The Act requires increased employee participation health and safety process. If You employ more than 30 employees, or where one of your employees has requested it, you must develop an employee participation scheme.

There is now an entitlement to paid leave for representatives to undergo health and safety training. Suitably trained representatives can also now issue hazard notices.


Employers are liable for their employees. The definition of employees now includes volunteers undertaking work on a regular and ongoing basis (where the work performed is an integral part of the person’s business), along with people receiving on-the-job training or work experience.

Employees “on loan” are also the responsibility of the person for whom the work is being performed.

Landlord’s Obligations

Don’t think the Act only applies to employers The owner of a building must now take all practicable steps to ensure that no hazard is, or arises in the workplace of the building he or she owns.

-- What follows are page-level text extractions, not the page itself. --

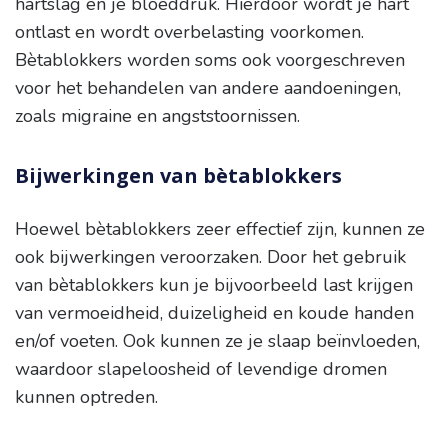
hartslag en je bloeddruk. Hierdoor wordt je hart
ontlast en wordt overbelasting voorkomen.
Bètablokkers worden soms ook voorgeschreven
voor het behandelen van andere aandoeningen,
zoals migraine en angststoornissen.
Bijwerkingen van bètablokkers
Hoewel bètablokkers zeer effectief zijn, kunnen ze
ook bijwerkingen veroorzaken. Door het gebruik
van bètablokkers kun je bijvoorbeeld last krijgen
van vermoeidheid, duizeligheid en koude handen
en/of voeten. Ook kunnen ze je slaap beïnvloeden,
waardoor slapeloosheid of levendige dromen
kunnen optreden.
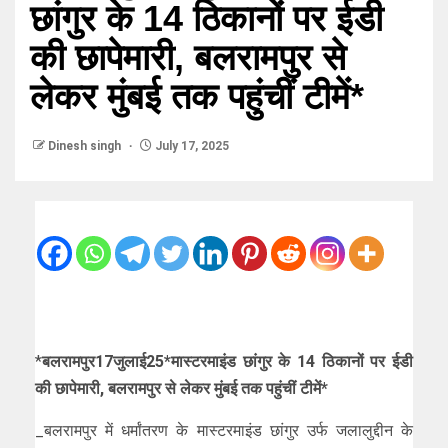
छांगुर के 14 ठिकानों पर ईडी
की छापेमारी, बलरामपुर से
लेकर मुंबई तक पहुंचीं टीमें*
Dinesh singh
July 17, 2025
*
बलरामपुर17जुलाई25*मास्टरमाइंड छांगुर के 14 ठिकानों पर ईडी
की छापेमारी, बलरामपुर से लेकर मुंबई तक पहुंचीं टीमें*
_बलरामपुर में धर्मांतरण के मास्टरमाइंड छांगुर उर्फ जलालुद्दीन के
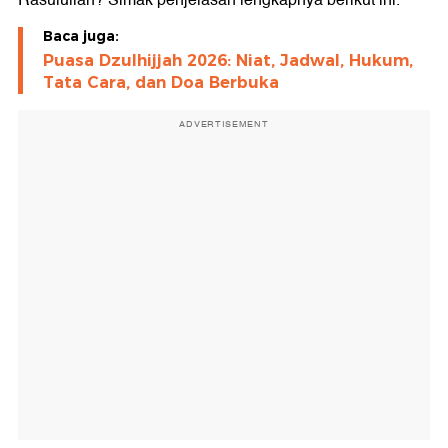
Rasulullah? Simak penjelasan lengkapnya berikut ini.
Baca juga:
Puasa Dzulhijjah 2026: Niat, Jadwal, Hukum,
Tata Cara, dan Doa Berbuka
ADVERTISEMENT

How Happy is Your Workplace?

One of the most far-reaching changes may be the inclusion of physical or mental harm caused by work related stress. Employers need to look closely at the work environment for their employees. Employee fatigue can also be treated as a hazard.

No Insurance

An employer can no longer insure against liability under the Act. If you already have insurance cover in place, the policy has no effect. Indemnifying another party for their liability under the Act is also prohibited.

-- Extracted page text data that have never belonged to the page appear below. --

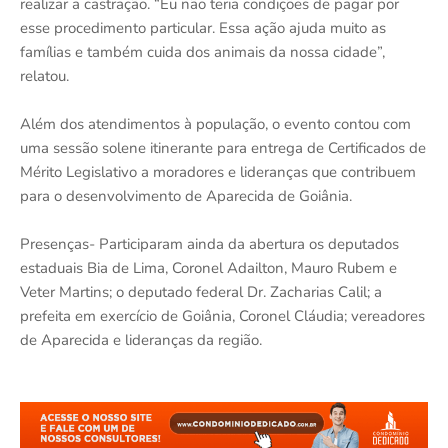
realizar a castração. “Eu não teria condições de pagar por
esse procedimento particular. Essa ação ajuda muito as
famílias e também cuida dos animais da nossa cidade”,
relatou.
Além dos atendimentos à população, o evento contou com
uma sessão solene itinerante para entrega de Certificados de
Mérito Legislativo a moradores e lideranças que contribuem
para o desenvolvimento de Aparecida de Goiânia.
Presenças- Participaram ainda da abertura os deputados
estaduais Bia de Lima, Coronel Adailton, Mauro Rubem e
Veter Martins; o deputado federal Dr. Zacharias Calil; a
prefeita em exercício de Goiânia, Coronel Cláudia; vereadores
de Aparecida e lideranças da região.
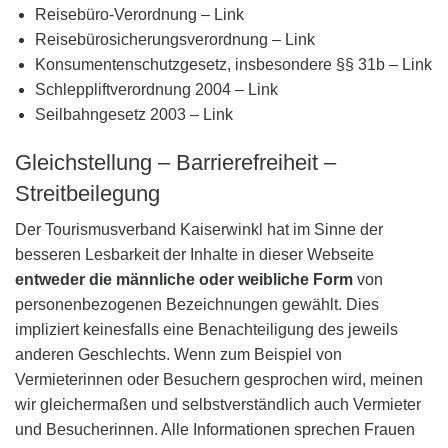
Reisebüro-Verordnung – Link
Reisebürosicherungsverordnung – Link
Konsumentenschutzgesetz, insbesondere §§ 31b – Link
Schleppliftverordnung 2004 – Link
Seilbahngesetz 2003 – Link
Gleichstellung – Barrierefreiheit –
Streitbeilegung
Der Tourismusverband Kaiserwinkl hat im Sinne der
besseren Lesbarkeit der Inhalte in dieser Webseite
entweder die männliche oder weibliche Form
von
personenbezogenen Bezeichnungen gewählt. Dies
impliziert keinesfalls eine Benachteiligung des jeweils
anderen Geschlechts. Wenn zum Beispiel von
Vermieterinnen oder Besuchern gesprochen wird, meinen
wir gleichermaßen und selbstverständlich auch Vermieter
und Besucherinnen. Alle Informationen sprechen Frauen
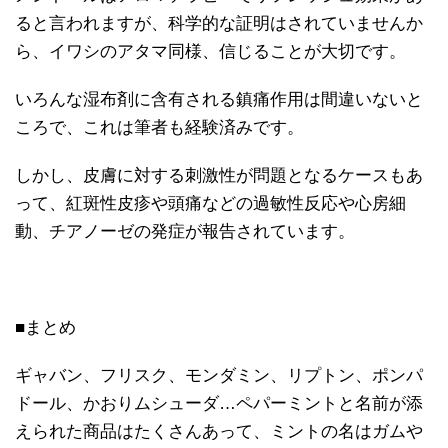
ると言われますが、科学的な証明はされていませんか
ら、イワシのアタマ同様、信じることが大切です。
いろんな湿布剤に含有される鎮痛作用は間違いないと
ころで、これは筆者も経験済みです。
しかし、皮膚に対する刺激性が問題となるケースもあ
って、紅斑性皮疹や頭痛などの過敏性反応や心房細
動、チアノーゼの発症が報告されています。
■まとめ
ギャバン、フリスク、モンダミン、リプトン、ポンパ
ドール、かおりムシューダ…ペパーミントと名前が添
えられた商品はたくさんあって、ミントの名はガムや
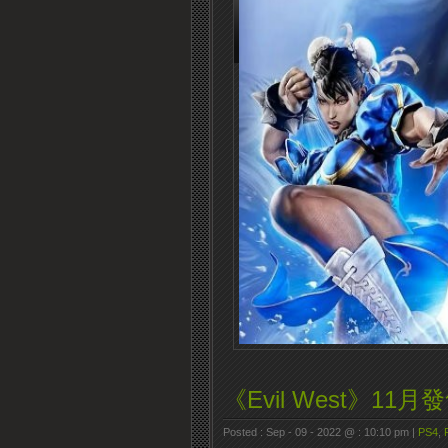
《Evil West》11月
Posted : Sep - 09 - 2022 @ : 10:10 pm |
PS4
,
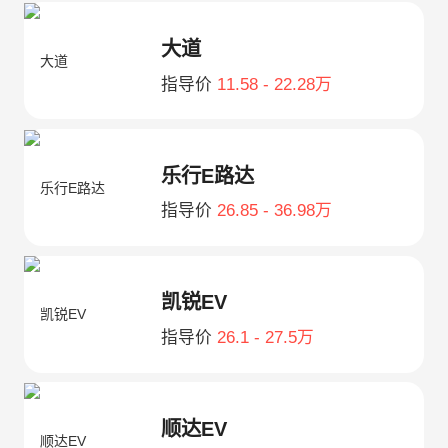
大道
指导价
11.58 - 22.28万
乐行E路达
指导价
26.85 - 36.98万
凯锐EV
指导价
26.1 - 27.5万
顺达EV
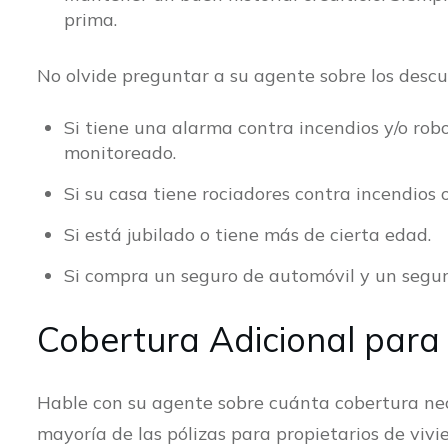
prima.
No olvide preguntar a su agente sobre los desc
Si tiene una alarma contra incendios y/o robo
monitoreado.
Si su casa tiene rociadores contra incendios o
Si está jubilado o tiene más de cierta edad.
Si compra un seguro de automóvil y un segu
Cobertura Adicional para
Hable con su agente sobre cuánta cobertura nec
mayoría de las pólizas para propietarios de viv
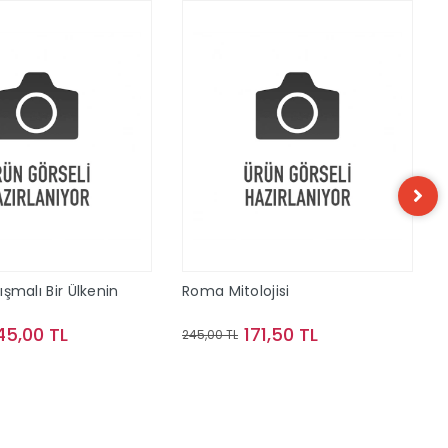
tışmalı Bir Ülkenin
Roma Mitolojisi
45,00 TL
171,50 TL
245,00 TL
Sepete Ekle
Sepete Ekle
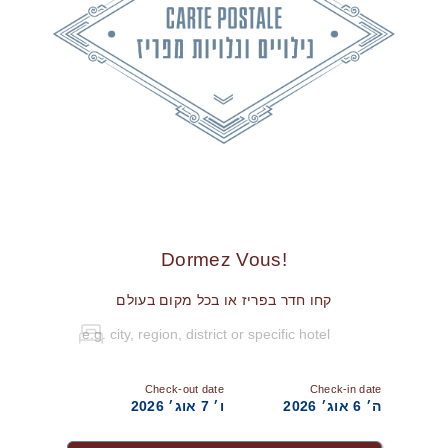
!Dormez Vous
קחו חדר בפריז או בכל מקום בעולם
Check-out date
Check-in date
ה׳ 6 אוג׳ 2026
ו׳ 7 אוג׳ 2026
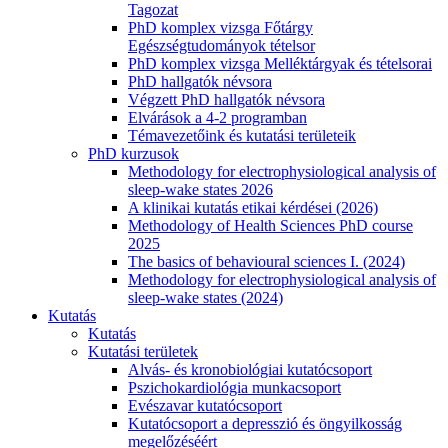
Tagozat
PhD komplex vizsga Főtárgy
Egészségtudományok tételsor
PhD komplex vizsga Melléktárgyak és tételsorai
PhD hallgatók névsora
Végzett PhD hallgatók névsora
Elvárások a 4-2 programban
Témavezetőink és kutatási területeik
PhD kurzusok
Methodology for electrophysiological analysis of
sleep-wake states 2026
A klinikai kutatás etikai kérdései (2026)
Methodology of Health Sciences PhD course
2025
The basics of behavioural sciences I. (2024)
Methodology for electrophysiological analysis of
sleep-wake states (2024)
Kutatás
Kutatás
Kutatási területek
Alvás- és kronobiológiai kutatócsoport
Pszichokardiológia munkacsoport
Evészavar kutatócsoport
Kutatócsoport a depresszió és öngyilkosság
megelőzéséért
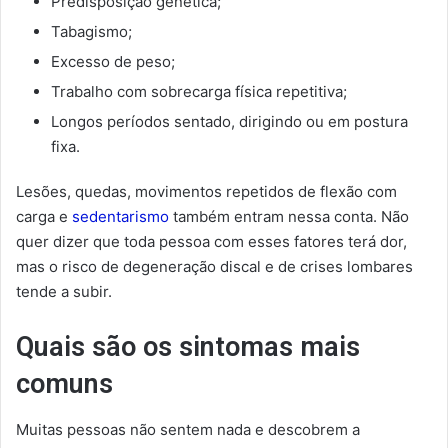
Predisposição genética;
Tabagismo;
Excesso de peso;
Trabalho com sobrecarga física repetitiva;
Longos períodos sentado, dirigindo ou em postura
fixa.
Lesões, quedas, movimentos repetidos de flexão com
carga e
sedentarismo
também entram nessa conta. Não
quer dizer que toda pessoa com esses fatores terá dor,
mas o risco de degeneração discal e de crises lombares
tende a subir.
Quais são os sintomas mais
comuns
Muitas pessoas não sentem nada e descobrem a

If you have insured against liability, have a close look at your policy. You may want to seek a refund.


Penalties under the Act have been significantly increased, with maximum penalties of imprisonment of up to two years and/or a fine of up to %500,000, where a person has taken action which was reasonably likely to cause serious arm to a person (up from one year or a fine of not more than $100,000).

In other situations a person can be liable for a fine not exceeding $2500,000 and it is not necessary to prove that the person intended to take action alleged to constitute the offense.

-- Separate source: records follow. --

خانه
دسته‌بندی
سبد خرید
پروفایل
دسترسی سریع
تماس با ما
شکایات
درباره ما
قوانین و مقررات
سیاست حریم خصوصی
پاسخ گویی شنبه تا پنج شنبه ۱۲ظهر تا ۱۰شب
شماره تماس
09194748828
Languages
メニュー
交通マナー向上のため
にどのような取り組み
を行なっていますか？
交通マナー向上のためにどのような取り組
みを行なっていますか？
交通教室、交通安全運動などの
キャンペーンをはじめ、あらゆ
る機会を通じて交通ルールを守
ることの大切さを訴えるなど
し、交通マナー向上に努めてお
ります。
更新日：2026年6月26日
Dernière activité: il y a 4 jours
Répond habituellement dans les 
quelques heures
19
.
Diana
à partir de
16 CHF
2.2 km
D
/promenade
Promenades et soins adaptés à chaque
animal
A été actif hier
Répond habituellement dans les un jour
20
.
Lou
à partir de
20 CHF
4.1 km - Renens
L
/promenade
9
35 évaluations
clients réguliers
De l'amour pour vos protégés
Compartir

Furthermore, inspectors can issue infringement notices (effectively an instant fine) of up to $4,000, where a person or a company fails, despite prior correspondence or notices, to take steps to remove a hazard.


The key changes of which you deed to be aware are:

  • Increased Employee Participation (reflecting the good faith requirements in the Employment Relation Act).
  • Land owners are affected.
  • Employee work-related stress is an employer’s responsibility.
  • Employers cannot insure against OSH claims.
  • Higher penalties for breach of the Act.

Our Suggestions

Ensure any potential hazards in the workplace (defined as anywhere the work is performed) are identified and dealt with, and that you are aware of your obligations as an employer or employee. Don’t leave it until you are on the receiving end of enforcement action.

DISCLAIMER: All information in this newsletter is to the best of the authors’ knowledge true and accurate. No liability is assumed by the authors, or publishers, for any losses suffered by any person relying directly or indirectly upon this newsletter. It is recommended that clients should consult a senior representative of the firm before acting upon this information.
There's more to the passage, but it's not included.